What this task involves:
Exact repetition of a range: find the line containing "Все красивые номера" and the line containing "ситуацию на позитивный уровень.плюс ангел" in the material below, then repeat both and all lines between them, leaving pictures out.

======== Entries supplied

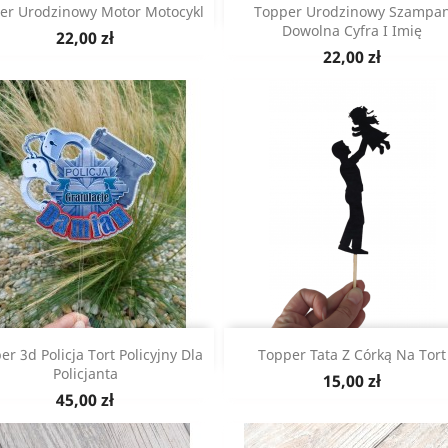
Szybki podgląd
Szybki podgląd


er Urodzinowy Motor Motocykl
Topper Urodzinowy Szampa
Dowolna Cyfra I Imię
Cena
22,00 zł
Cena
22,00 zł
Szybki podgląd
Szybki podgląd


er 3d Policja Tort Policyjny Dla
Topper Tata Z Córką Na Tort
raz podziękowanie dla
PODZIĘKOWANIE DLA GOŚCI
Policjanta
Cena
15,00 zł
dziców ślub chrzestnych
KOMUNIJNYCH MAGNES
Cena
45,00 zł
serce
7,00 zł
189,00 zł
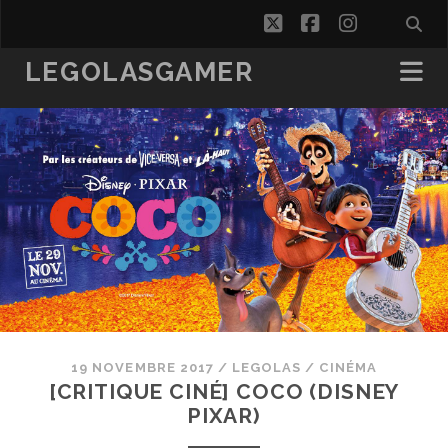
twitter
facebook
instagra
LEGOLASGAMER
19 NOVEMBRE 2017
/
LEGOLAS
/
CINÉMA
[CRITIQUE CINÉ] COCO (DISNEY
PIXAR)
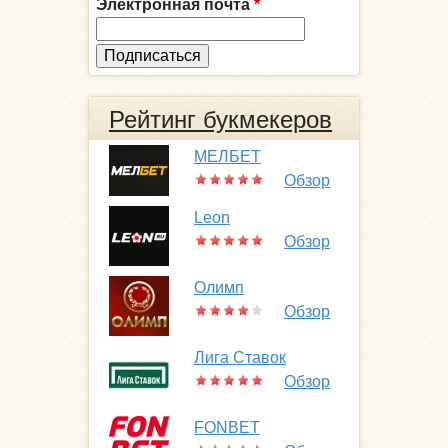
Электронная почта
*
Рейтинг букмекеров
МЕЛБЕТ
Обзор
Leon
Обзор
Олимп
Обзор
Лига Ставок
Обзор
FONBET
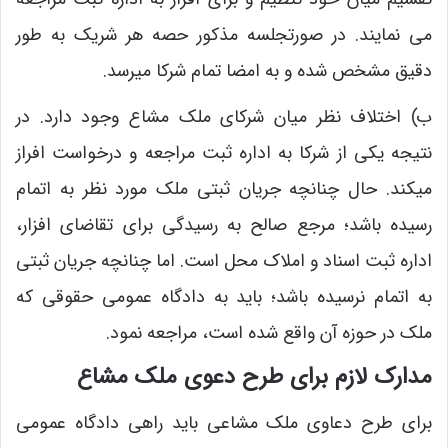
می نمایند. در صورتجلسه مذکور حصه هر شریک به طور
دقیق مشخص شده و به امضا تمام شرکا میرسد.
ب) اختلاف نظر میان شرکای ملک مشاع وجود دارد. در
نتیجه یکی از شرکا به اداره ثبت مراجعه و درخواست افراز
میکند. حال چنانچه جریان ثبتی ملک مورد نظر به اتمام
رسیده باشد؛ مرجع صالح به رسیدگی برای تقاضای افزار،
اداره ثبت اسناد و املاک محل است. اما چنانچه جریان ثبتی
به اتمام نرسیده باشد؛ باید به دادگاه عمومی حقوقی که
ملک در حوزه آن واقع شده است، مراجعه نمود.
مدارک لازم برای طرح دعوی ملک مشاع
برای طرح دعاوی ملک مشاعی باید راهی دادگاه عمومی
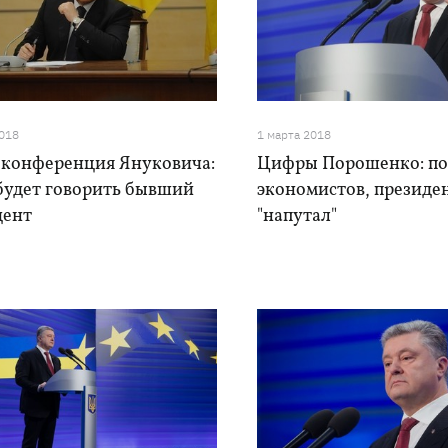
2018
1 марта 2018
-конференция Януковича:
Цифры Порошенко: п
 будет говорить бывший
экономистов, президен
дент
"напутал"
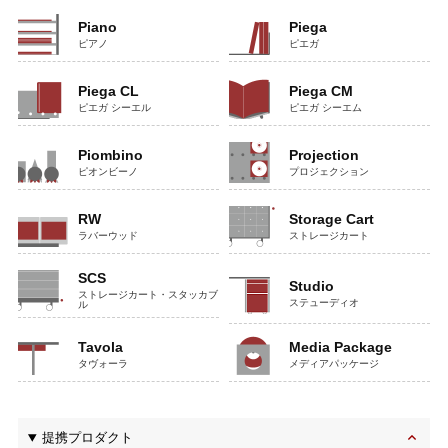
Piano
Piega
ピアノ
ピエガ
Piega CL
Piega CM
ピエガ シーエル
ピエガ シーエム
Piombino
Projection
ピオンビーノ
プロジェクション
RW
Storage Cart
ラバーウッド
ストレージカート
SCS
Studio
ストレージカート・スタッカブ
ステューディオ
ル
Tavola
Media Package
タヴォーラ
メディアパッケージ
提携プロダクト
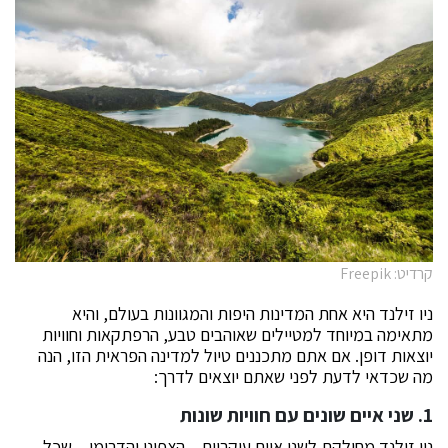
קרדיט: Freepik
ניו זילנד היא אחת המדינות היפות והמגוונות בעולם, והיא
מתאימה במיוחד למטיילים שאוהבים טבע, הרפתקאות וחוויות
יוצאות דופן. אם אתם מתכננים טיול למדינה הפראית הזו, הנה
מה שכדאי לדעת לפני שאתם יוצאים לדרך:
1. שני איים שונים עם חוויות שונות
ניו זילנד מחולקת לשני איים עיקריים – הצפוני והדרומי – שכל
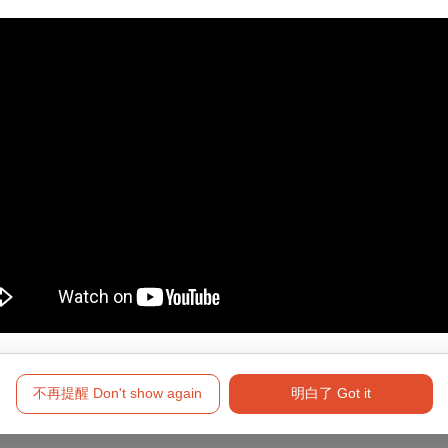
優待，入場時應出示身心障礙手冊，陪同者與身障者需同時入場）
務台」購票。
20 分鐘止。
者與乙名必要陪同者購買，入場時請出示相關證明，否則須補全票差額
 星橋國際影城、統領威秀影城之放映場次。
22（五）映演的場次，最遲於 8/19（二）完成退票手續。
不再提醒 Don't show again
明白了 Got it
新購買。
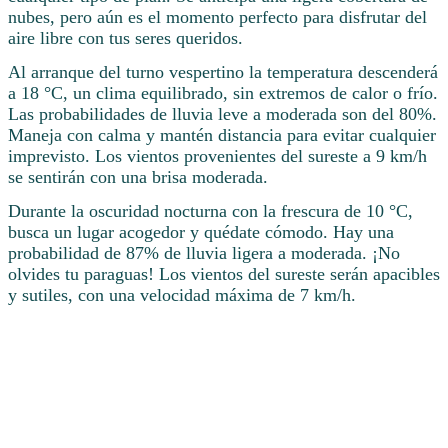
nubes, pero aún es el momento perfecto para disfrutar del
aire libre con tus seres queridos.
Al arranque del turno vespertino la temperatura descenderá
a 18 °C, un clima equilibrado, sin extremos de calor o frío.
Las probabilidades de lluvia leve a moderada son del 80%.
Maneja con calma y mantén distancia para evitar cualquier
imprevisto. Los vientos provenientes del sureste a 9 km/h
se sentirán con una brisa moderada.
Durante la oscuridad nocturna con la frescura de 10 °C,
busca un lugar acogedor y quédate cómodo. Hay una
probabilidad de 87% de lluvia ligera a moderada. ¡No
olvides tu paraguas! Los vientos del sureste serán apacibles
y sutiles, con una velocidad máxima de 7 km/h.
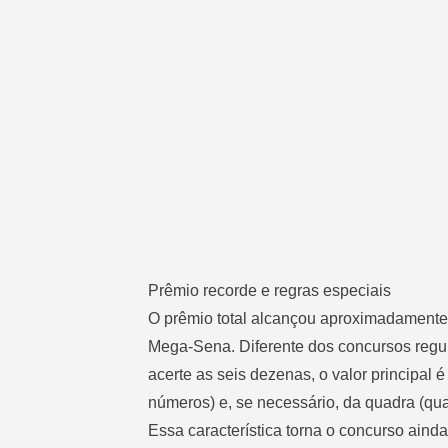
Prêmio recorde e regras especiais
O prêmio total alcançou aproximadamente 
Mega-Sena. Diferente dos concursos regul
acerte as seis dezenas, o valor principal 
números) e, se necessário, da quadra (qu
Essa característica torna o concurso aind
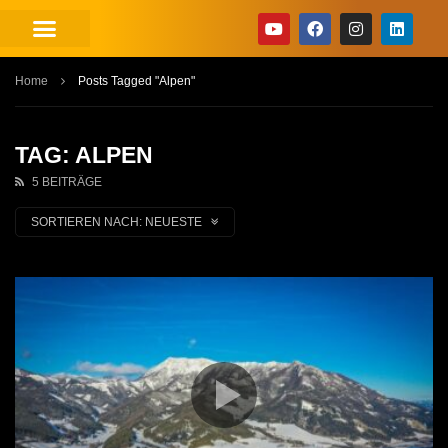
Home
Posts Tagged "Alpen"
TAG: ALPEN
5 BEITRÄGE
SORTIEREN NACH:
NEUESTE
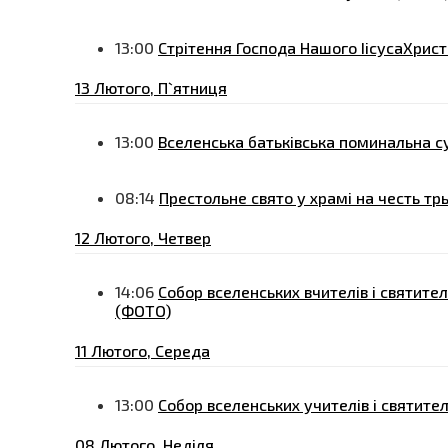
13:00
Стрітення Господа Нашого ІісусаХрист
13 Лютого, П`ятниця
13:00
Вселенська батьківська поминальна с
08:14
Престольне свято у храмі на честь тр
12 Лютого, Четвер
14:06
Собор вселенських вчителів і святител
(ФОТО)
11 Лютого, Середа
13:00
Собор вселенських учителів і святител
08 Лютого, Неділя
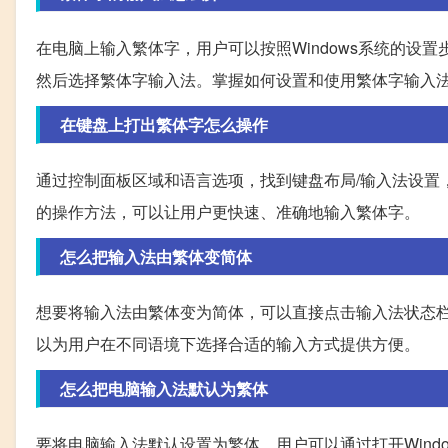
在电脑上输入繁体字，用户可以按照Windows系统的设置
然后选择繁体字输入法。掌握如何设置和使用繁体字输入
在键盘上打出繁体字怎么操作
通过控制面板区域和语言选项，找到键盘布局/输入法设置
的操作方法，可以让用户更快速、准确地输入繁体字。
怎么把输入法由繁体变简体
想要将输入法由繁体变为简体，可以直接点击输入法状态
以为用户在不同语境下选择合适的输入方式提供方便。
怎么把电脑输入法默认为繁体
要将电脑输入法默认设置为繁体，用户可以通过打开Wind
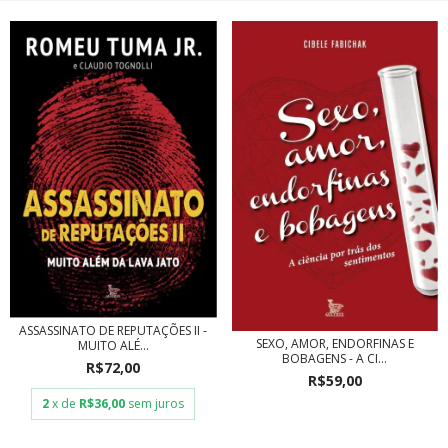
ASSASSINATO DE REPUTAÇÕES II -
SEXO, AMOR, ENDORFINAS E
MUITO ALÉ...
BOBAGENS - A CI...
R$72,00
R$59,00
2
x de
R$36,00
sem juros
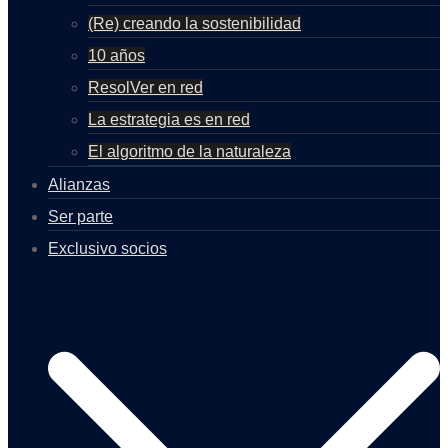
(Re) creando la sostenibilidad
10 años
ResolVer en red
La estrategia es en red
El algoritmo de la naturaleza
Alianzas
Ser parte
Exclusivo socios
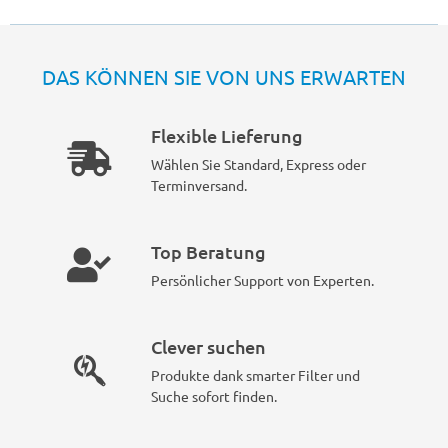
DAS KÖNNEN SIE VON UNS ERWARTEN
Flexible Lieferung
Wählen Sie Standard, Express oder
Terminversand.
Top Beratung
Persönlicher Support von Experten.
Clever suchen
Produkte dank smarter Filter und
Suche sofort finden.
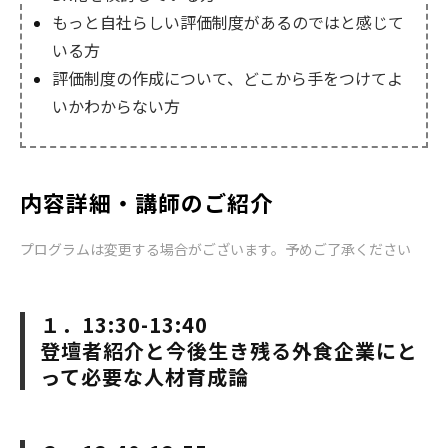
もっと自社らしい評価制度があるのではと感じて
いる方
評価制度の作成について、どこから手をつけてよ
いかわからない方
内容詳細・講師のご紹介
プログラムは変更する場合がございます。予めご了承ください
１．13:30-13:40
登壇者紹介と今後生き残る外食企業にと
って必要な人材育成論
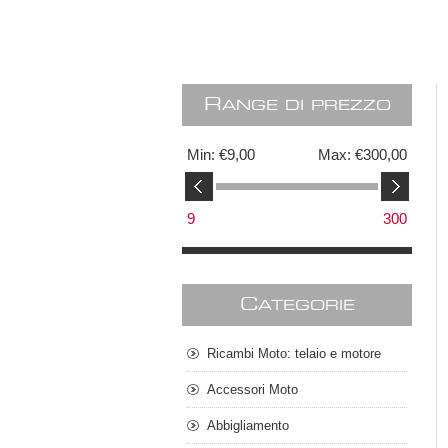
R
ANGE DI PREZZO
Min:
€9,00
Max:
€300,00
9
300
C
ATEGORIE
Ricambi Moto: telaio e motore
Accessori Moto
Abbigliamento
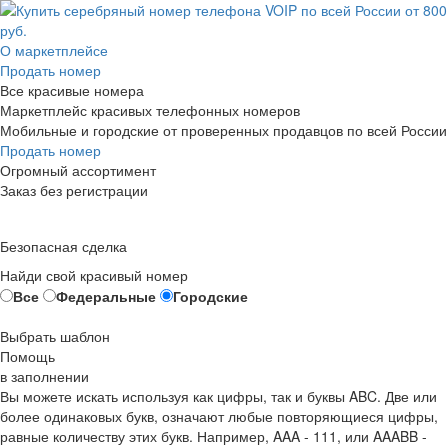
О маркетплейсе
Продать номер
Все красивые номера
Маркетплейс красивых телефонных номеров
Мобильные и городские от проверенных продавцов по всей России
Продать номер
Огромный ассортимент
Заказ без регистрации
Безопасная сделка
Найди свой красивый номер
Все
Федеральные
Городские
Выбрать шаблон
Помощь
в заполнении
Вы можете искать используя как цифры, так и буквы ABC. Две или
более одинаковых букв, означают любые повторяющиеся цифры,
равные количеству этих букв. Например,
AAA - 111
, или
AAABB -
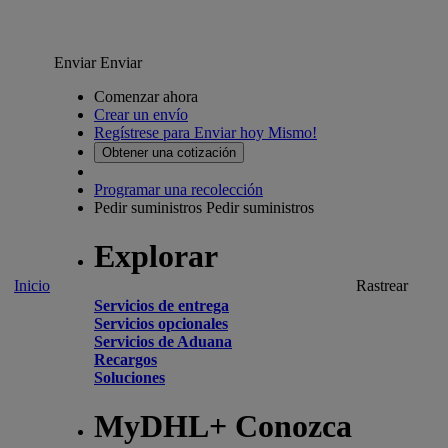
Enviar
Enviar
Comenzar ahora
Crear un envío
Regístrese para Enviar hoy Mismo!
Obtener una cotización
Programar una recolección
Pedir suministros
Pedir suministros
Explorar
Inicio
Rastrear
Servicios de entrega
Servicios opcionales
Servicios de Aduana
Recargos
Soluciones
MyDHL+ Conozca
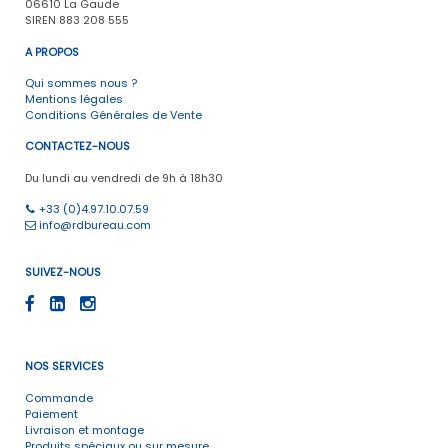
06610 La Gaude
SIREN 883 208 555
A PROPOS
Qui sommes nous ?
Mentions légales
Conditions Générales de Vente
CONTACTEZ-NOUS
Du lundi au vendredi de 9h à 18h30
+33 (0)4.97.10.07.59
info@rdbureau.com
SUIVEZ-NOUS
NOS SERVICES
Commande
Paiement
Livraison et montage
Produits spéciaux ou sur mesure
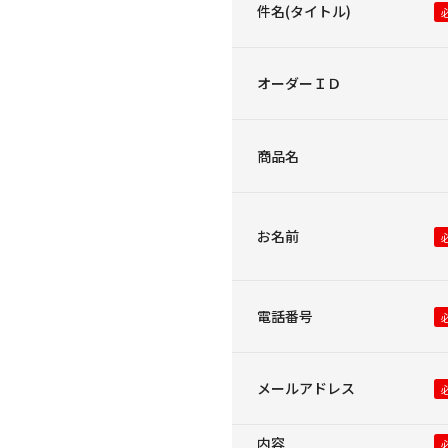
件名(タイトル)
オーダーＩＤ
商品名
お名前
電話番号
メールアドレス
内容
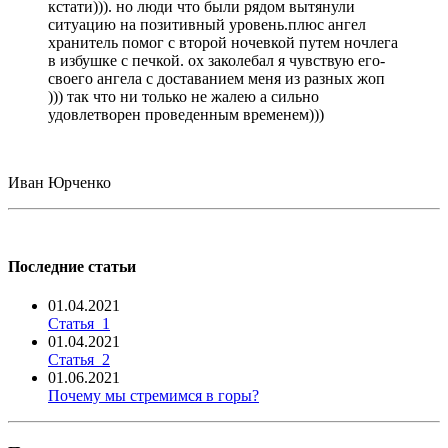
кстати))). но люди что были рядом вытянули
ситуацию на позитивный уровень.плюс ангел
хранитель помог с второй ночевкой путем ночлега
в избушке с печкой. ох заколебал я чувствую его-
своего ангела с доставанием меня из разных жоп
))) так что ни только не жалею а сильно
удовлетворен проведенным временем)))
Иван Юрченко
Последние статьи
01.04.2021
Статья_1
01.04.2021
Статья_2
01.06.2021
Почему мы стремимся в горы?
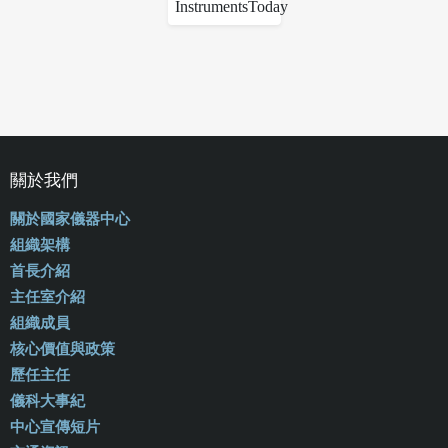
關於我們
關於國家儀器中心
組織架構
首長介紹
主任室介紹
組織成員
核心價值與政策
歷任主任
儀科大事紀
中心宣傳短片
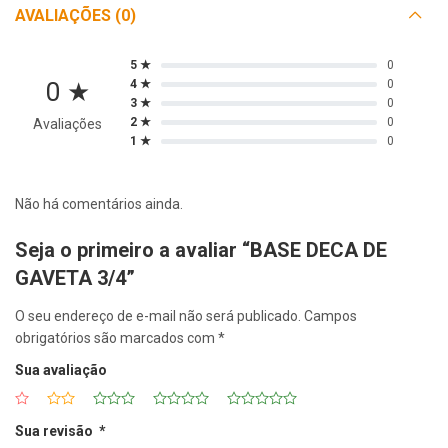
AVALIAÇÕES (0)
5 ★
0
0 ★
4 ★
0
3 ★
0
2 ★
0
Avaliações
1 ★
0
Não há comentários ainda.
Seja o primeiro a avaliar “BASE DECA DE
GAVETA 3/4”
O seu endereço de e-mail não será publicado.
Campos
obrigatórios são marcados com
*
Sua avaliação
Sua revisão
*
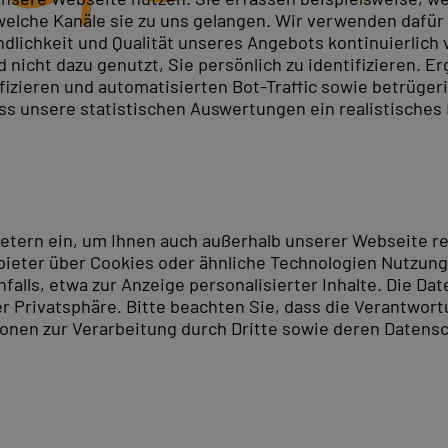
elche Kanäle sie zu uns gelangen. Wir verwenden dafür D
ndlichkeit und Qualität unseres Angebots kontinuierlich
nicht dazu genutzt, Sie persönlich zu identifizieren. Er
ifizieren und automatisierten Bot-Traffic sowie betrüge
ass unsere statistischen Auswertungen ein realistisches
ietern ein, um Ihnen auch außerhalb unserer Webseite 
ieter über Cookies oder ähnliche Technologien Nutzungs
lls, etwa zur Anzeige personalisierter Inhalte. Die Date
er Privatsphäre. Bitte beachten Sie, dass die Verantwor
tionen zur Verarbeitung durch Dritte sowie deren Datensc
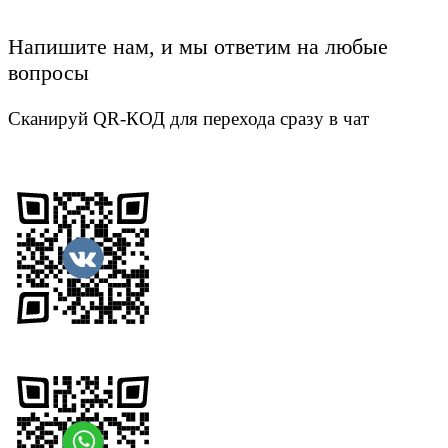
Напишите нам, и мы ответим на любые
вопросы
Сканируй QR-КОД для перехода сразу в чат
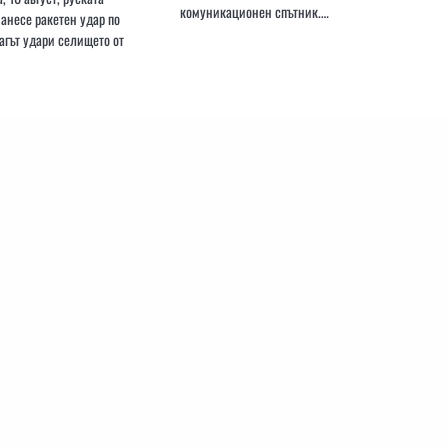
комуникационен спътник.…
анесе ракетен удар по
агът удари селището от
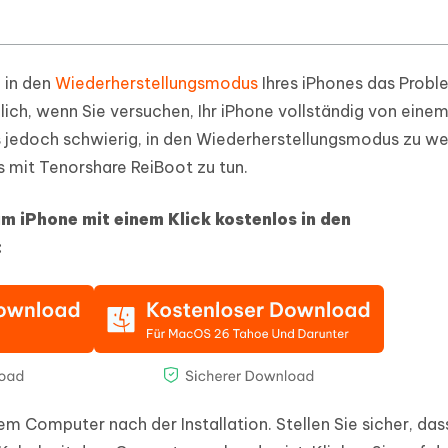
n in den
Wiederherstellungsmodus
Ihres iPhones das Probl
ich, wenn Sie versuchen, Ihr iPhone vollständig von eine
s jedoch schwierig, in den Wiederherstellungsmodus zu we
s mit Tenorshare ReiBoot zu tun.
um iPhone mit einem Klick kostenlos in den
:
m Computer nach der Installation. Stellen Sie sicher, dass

================

Exercise solution:
Все красивые номера
Маркетплейс красивых телефонных номеров
Мобильные и городские от проверенных продавцов по всей России
Продать номер
Огромный ассортимент
Заказ без регистрации
Безопасная сделка
Найди свой красивый номер
Все
Федеральные
Городские
Выбрать шаблон
Помощь
в заполнении
Вы можете искать используя как цифры, так и буквы ABC. Две или
более одинаковых букв, означают любые повторяющиеся цифры,
равные количеству этих букв. Например,
AAA - 111
, или
AAABB -
Enviar
Enviar
Comenzar ahora
Crear un envío
Regístrese para Enviar hoy Mismo!
Obtener una cotización
Programar una recolección
Pedir suministros
Pedir suministros
Explorar
Inicio
Rastrear
Servicios de entrega
Servicios opcionales
Servicios de Aduana
Recargos
Soluciones
MyDHL+ Conozca
06610 La Gaude
SIREN 883 208 555
A PROPOS
Qui sommes nous ?
Mentions légales
Conditions Générales de Vente
CONTACTEZ-NOUS
Du lundi au vendredi de 9h à 18h30
+33 (0)4.97.10.07.59
info@rdbureau.com
SUIVEZ-NOUS
NOS SERVICES
Commande
Paiement
Livraison et montage
Produits spéciaux ou sur mesure
件名(タイトル)
オーダーＩＤ
商品名
お名前
電話番号
メールアドレス
内容
кстати))). но люди что были рядом вытянули
ситуацию на позитивный уровень.плюс ангел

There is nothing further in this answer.